I offered to split the costs. He didn’t ask me but I felt it was too much for him to pay alone and I would have felt bad.

OP posts:
Freedom1983 · 07/12/2020 18:51

I’d take nothing any day, my husband on my last birthday begged to take me out for a posh dinner! Little did I know untill I ordered dessert he didn’t have enough cash to cover the bill, costs me £50 and a taxi home,
Your boyfriend is being honest about his cash flow issues, you’ll have a great weekend together

MikeUniformMike · 07/12/2020 18:53

It's not about the birthday - it's that he made a show of getting flowers for his gf in the past, whereas you got a text.

Bin him.

jelly79 · 07/12/2020 20:01

I can understand you being a bit disappointed but given the fact you are splitting the costs of the night away and not doing Xmas presents because of covid then I assume he doesn't have money for flowers x

seensome · 07/12/2020 20:10

Your night away was surpose to be a treat, you shouldn't of offered to pay towards it just say thank you and accept it in future.
I hope he's contacted you properly by phone call to say happy birthday and not just a text by this evening.

Isthisnothing · 07/12/2020 20:19

Yeah I'd feel hurt. I would wait and see over the next while how the relationship progresses, if he makes you feel special etc.

glassoftwohalves · 07/12/2020 20:35

@MikeUniformMike

It's not about the birthday - it's that he made a show of getting flowers for his gf in the past, whereas you got a text.

Bin him.

Wow.
MikeUniformMike · 07/12/2020 20:39

@glassoftwohalves, OP says the day passed and there was nothing other than a text.

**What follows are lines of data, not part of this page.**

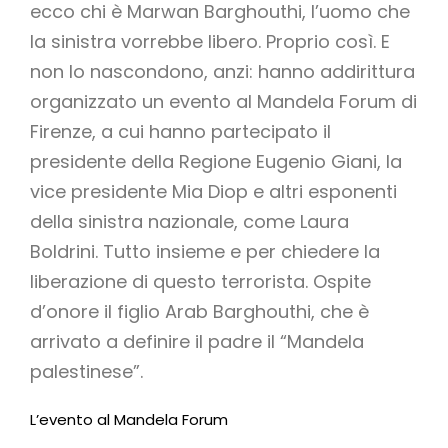
ecco chi è Marwan Barghouthi, l’uomo che
la sinistra vorrebbe libero. Proprio così. E
non lo nascondono, anzi: hanno addirittura
organizzato un evento al Mandela Forum di
Firenze, a cui hanno partecipato il
presidente della Regione Eugenio Giani, la
vice presidente Mia Diop e altri esponenti
della sinistra nazionale, come Laura
Boldrini. Tutto insieme e per chiedere la
liberazione di questo terrorista. Ospite
d’onore il figlio Arab Barghouthi, che è
arrivato a definire il padre il “Mandela
palestinese”.
L’evento al Mandela Forum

He's just not that into her.

strangertimes · 07/12/2020 21:11

This would be a dealbreaker for me. If you accept shitty lazy behaviour now then you set the tone. Don’t appease. Read the book “why men love bitches” you’re setting yourself up as a doormat who will accept shit all crap behaviour. This will be the rest of your life. Are you happy with that? Naff all consideration. What’s the point? You going to shag him on this holiday? He gets sex and you didn’t even get a card or a delivery on your birthday? Do you think you’re worth more than that?

DianaT1969 · 07/12/2020 21:45

This is an expensive time of year and OP says money is tight due to Covid. Please put it out of your mind OP and enjoy the weekend. You know if he is into you or not.

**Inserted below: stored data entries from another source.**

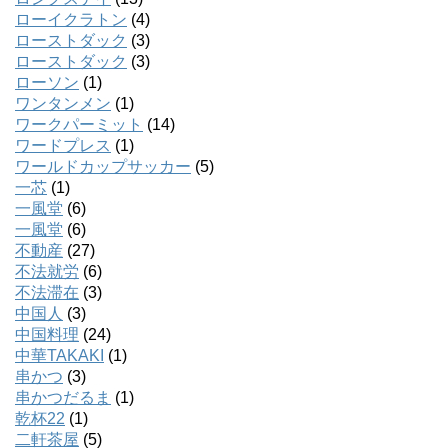
ローイクラトン
(4)
ローストダック
(3)
ローストダック
(3)
ローソン
(1)
ワンタンメン
(1)
ワークパーミット
(14)
ワードプレス
(1)
ワールドカップサッカー
(5)
一芯
(1)
一風堂
(6)
一風堂
(6)
不動産
(27)
不法就労
(6)
不法滞在
(3)
中国人
(3)
中国料理
(24)
中華TAKAKI
(1)
串かつ
(3)
串かつだるま
(1)
乾杯22
(1)
二軒茶屋
(5)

Rollergirl11 · 07/12/2020 21:56

Did you not get a birthday card either? I could forgive no present but no card shows a total lack of thought and effort.

billy1966 · 07/12/2020 22:30

Sorry OP, but I wouldn't be impressed with the complete lack of effort either.

Is it likely that he will surprise you with gifts on the weekend away that you have paidhalf for...so certainly not a birthday gift in my book.

It didn't have to be a £50 bouquet.
A nice bunch of flowers, box of Lindt red truffles and a card would have shown you he was thinking of you.

Flowers
Guiltypleasures001 · 07/12/2020 22:38

It's shit behaviour op with zero effort, plus he gets let off for Xmas
He's had months to save for a card let alone anything else

Throw this one back

Peace43 · 07/12/2020 22:45

I’d be very unimpressed with the lack of a card. Will you see him before the weekend away? I’d expect to get the card and any gift in person and would be fine with it being a day or two before or after my birthday. I’d be fine with just a card but not even a card is shitty and I’d be upset and would have to tell him I was upset. His actions after that would determine the outcome. An apology and a belated card = all forgiven. No apology or reparation = dumping time!

RantyAnty · 07/12/2020 22:47

Has he had a birthday yet? If so, what did you do for him?

Has he taken you any place or bought you a meal?

ScalpHelp · 07/12/2020 22:51

@jelly79

I can understand you being a bit disappointed but given the fact you are splitting the costs of the night away and not doing Xmas presents because of covid then I assume he doesn't have money for flowers x
My exact thoughts too.

You said you’re both struggling due to COVID so maybe he can’t afford flowers at the moment? I know you can get some flowers for a cheap price, but what if he just wanted to use his birthday budget for you elsewhere as money is tight?